Technological advances will lead to improvements in clinical trials and greater participation in trials by patients, explained Michael Kolodziej, MD, national medical director of managed care strategy at Flatiron Health.


Technological advances will lead to improvements in clinical trials and greater participation in trials by patients, explained Michael Kolodziej, MD, national medical director of managed care strategy at Flatiron Health.

Transcript

How can improved technology improve patient access to clinical trials?
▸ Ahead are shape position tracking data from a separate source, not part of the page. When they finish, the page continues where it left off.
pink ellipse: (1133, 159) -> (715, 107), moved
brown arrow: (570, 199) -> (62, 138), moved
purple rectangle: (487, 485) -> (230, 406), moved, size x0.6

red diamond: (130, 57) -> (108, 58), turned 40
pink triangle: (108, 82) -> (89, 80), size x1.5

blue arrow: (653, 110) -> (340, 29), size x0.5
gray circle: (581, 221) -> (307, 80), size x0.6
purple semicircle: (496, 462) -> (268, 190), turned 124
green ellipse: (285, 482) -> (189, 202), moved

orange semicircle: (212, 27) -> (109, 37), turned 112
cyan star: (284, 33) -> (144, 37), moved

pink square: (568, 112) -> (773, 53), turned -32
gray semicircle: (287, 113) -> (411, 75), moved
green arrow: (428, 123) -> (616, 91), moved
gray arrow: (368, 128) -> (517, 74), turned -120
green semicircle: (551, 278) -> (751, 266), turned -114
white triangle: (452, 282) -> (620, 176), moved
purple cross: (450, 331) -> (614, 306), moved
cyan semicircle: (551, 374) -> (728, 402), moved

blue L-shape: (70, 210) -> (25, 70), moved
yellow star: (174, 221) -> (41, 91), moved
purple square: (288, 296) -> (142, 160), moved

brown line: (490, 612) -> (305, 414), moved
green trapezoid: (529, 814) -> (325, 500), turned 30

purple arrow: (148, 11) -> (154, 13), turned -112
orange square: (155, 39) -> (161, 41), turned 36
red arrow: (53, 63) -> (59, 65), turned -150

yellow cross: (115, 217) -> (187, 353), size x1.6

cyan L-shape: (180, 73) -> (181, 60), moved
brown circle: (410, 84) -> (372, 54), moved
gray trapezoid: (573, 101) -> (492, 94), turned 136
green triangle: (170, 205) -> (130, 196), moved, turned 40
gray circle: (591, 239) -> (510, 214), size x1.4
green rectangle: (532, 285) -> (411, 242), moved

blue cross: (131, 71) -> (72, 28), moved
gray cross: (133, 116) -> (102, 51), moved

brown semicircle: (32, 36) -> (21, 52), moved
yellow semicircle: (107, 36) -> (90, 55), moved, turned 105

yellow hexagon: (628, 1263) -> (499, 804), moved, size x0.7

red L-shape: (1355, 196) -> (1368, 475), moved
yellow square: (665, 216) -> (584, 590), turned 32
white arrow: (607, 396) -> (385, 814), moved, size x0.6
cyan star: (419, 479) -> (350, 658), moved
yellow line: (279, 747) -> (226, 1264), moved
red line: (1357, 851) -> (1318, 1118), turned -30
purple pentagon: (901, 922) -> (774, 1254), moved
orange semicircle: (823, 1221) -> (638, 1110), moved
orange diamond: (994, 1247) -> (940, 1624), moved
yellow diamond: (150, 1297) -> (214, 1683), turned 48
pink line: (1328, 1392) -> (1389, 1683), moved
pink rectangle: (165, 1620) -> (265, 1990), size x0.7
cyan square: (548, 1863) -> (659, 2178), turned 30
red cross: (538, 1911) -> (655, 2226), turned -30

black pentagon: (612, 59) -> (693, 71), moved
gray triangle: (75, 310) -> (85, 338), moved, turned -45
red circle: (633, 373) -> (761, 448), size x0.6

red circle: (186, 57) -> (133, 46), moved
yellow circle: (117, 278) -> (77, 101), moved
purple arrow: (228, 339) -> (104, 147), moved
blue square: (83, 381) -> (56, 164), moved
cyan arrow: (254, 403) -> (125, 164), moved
The consensus, I think, especially among community oncologists, is that the reason that so few patients get on clinical trials is that the system isn’t really set up for the community oncologist to succeed. The trials are too picky, they’re too labor-intensive, and, frankly, they cost money to perform. Technology can solve a lot of the problems that face successful participation in oncology trials. Everything from patient identification through identification of correct clinical characteristics that document that the patient is, in fact, eligible for the trial through—what I think historically and for old people like me, we remember the really thick binders—case report forms the ability to document the necessary details about the patient’s clinical course while on the trial, that really were administratively a tremendous burden.

So, I think technology could really facilitate successful execution and not only in the construct that we are accustomed to thinking about it, but if you take it a step further and if you start thinking about just-in-time clinical trials or clinical trials that are dependent on a rare biomarker—patient identification becomes much easier because there’s no longer a needle in the haystack phenomenon. We like to think that we understand how all of these drugs work and what the outcomes are going to be, but things happen and being able to query a system to look at alternative outcomes or a more comprehensive picture of the effects of the therapeutic intervention on the patient. I think it’s just a great opportunity. Nobody wants to stay where we are in clinical trials, it just doesn’t work.